Credit: Guardian
RENOWNED Kenyan academic, Ali Mazrui, died Monday in the United States (U.S.) at the age of 81, after several months of illness.
The late Mazrui delivered The Guardian’s eighth Anniversary Lecture in 1991 titled, “The Black Woman and The Problem of Gender: Her Trials, Triumphs and Challenges.’’
Of his death, Kenya’s President Uhuru Kenyatta said that Africa has been robbed of one of its greatest scholars, noting that Mazrui had been a “towering” academic whose “intellectual contributions played a major role in shaping African scholarship.”
Mazrui was a professor at the Binghamton University in New York at the time of his death. According to the Chairman of Kenya’s Muslims for Human Rights group, Khelef Khalifa, his body will be flown to Kenya for burial, as “his nephew, Alamin Mazrui, has confirmed that the professor’s wish was to be buried in Kenya.”

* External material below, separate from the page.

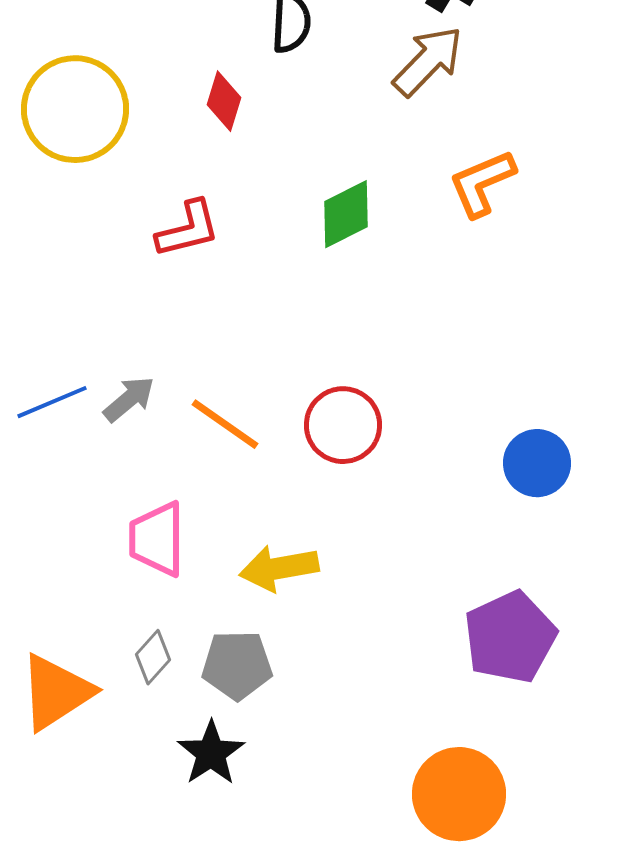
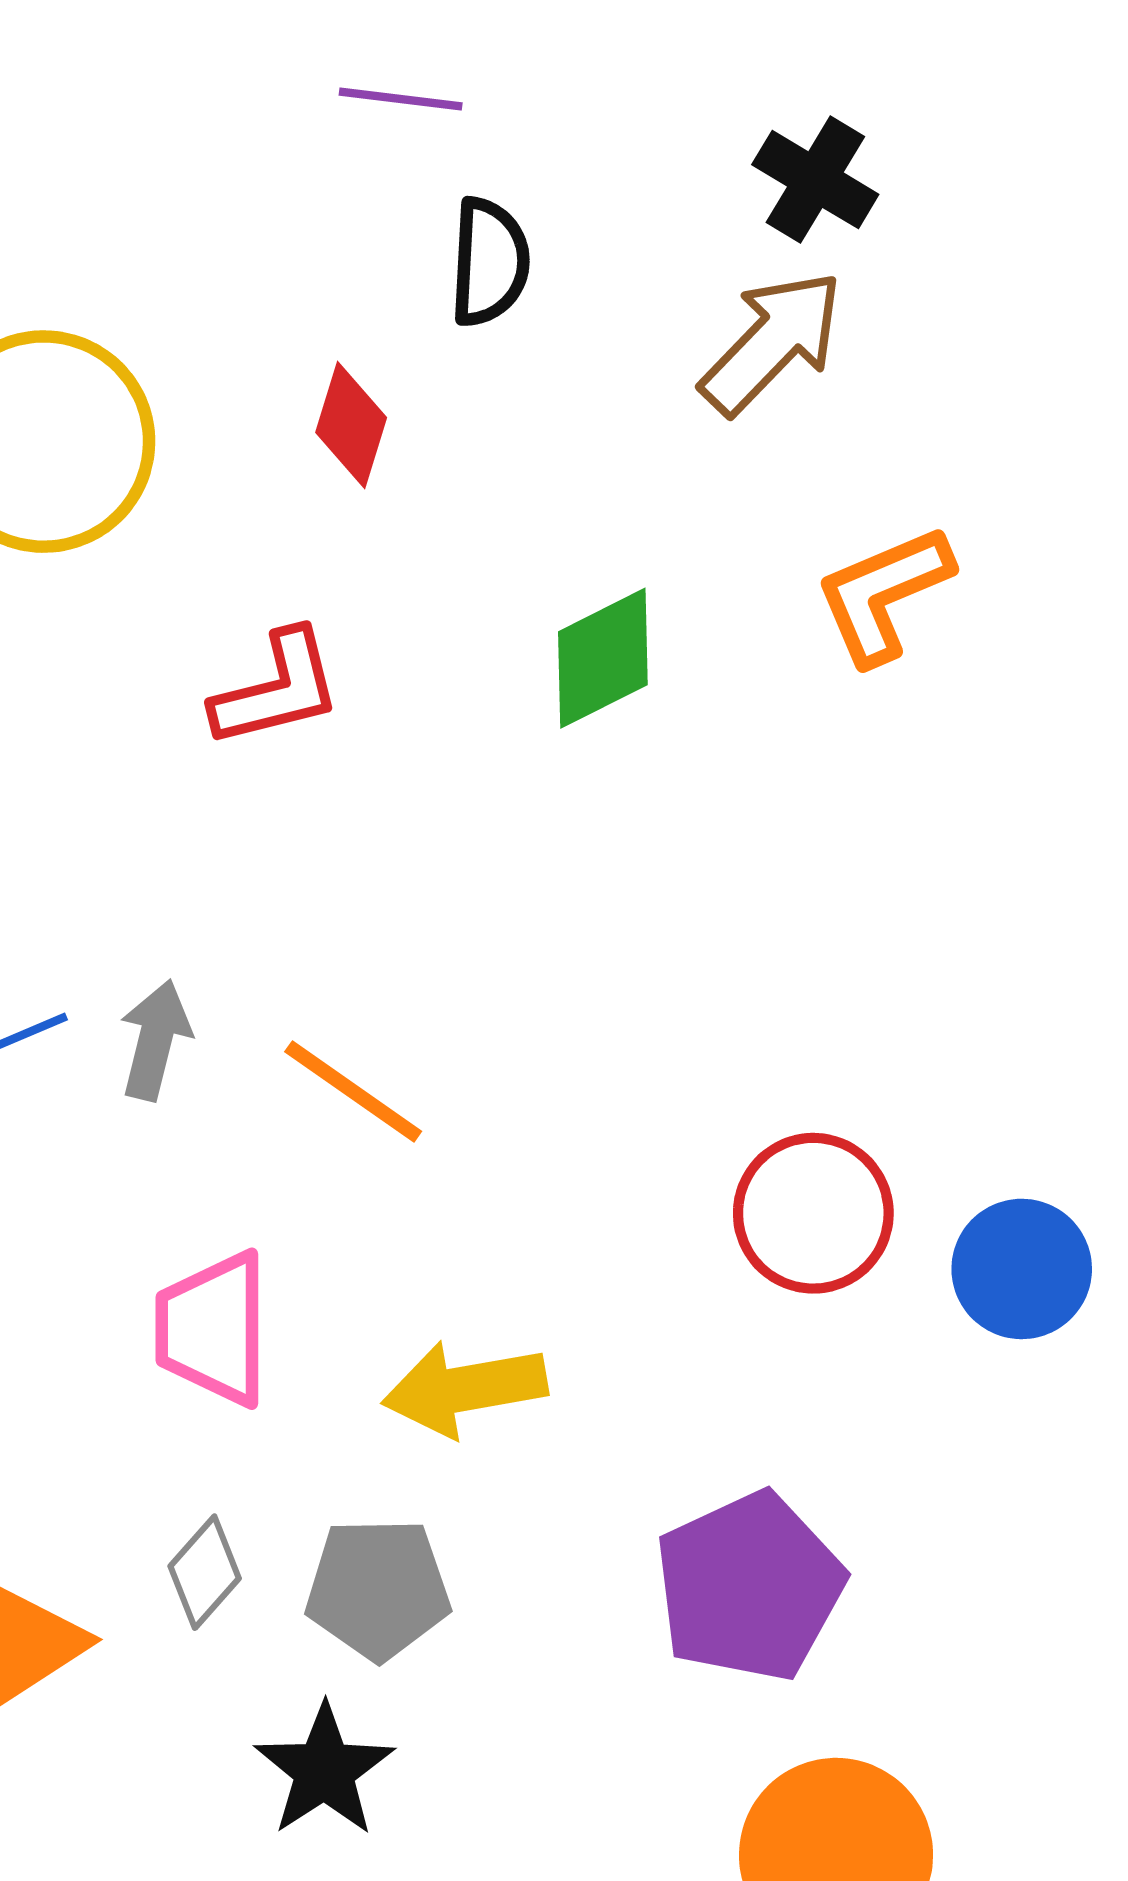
gray arrow: (129, 399) -> (155, 1040), turned -36
red circle: (343, 425) -> (813, 1213), moved
blue circle: (537, 463) -> (1022, 1269), moved
purple pentagon: (510, 637) -> (749, 1587), moved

Mazrui was a leading pan-Africanist, whose academic research focused on African politics, North-South relations and political Islam. He had authored numerous books, including The Africans: A Triple Heritage and Christianity and Islam in Africa’s Political Experience: Piety, Passion and Power.
In 2005, the U.S. journal, Foreign Policy, and British journal, Prospect, listed him among the world’s top 100 public intellectuals.
Born on February 24, 1933 in Mombasa, Kenya, Mazrui studied in Columbia University, University of Oxford, University of Manchester, Nuffield College, Oxford. He is survived by wife and six children.